Moscow, for example, has all the groundwork being done, as paid hitchhiking is a common practice throughout the city and there's plenty of traffic jams to relieve. We have a connection there who is just waiting for the app to be ready (and for the government to become more Bitcoin-friendly...)
Of course, as La'Zooz runs as a DAO [decentralized autonomous organization], any hub or community around the world can use it. We aim at developing a high level of gamification for the mining app that will turn the achievement of a critical mass of users, and the launch of the ridesharing service, into a real "life-changing game.”
The “frontier” of ridesharing lies both in payments and in data treatment. Payments are – at least with Uber – restricted not only to fiat, but to a credit card (though to their high credit, Lyft takes Gyft cards, which are payable in Bitcoin).

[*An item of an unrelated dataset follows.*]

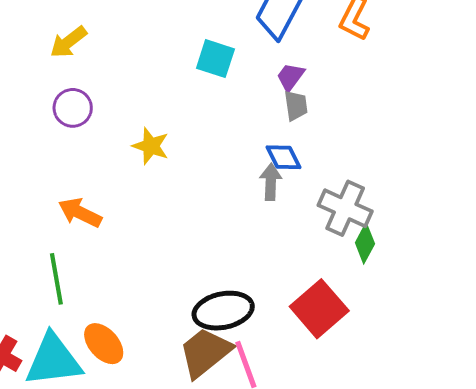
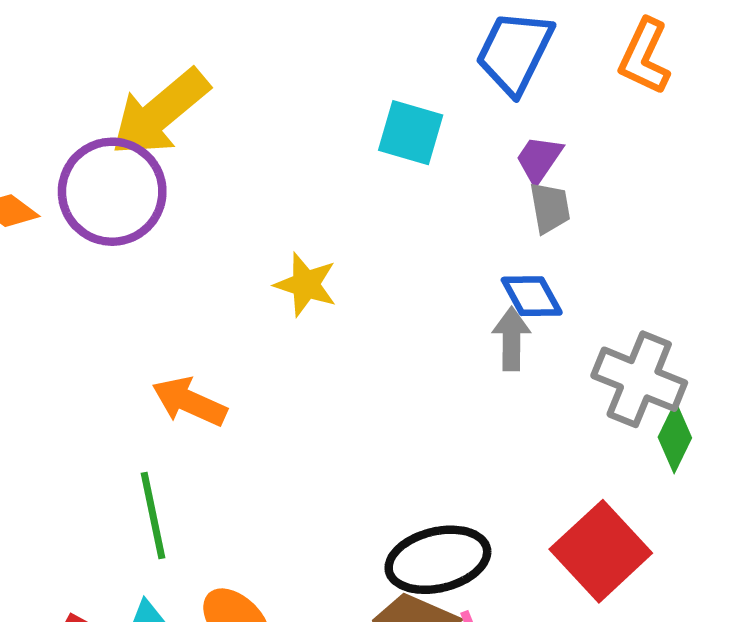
yellow arrow: (68, 42) -> (160, 113), size x1.6
purple circle: (73, 108) -> (112, 192), moved, size x1.6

Payment alternatives notwithstanding, La'Zooz's Eitan Katchka brings up a worthy point: the privacy of data. A central repository with unencrypted user data is a magnet for criminal hackers, both state and non-state affiliated. End-to-end encrypted user data is paramount.
Combine these factors with the insidious “legal” attacks launched on Uber and Lyft around the world, and La'Zooz offers a promising prospect indeed.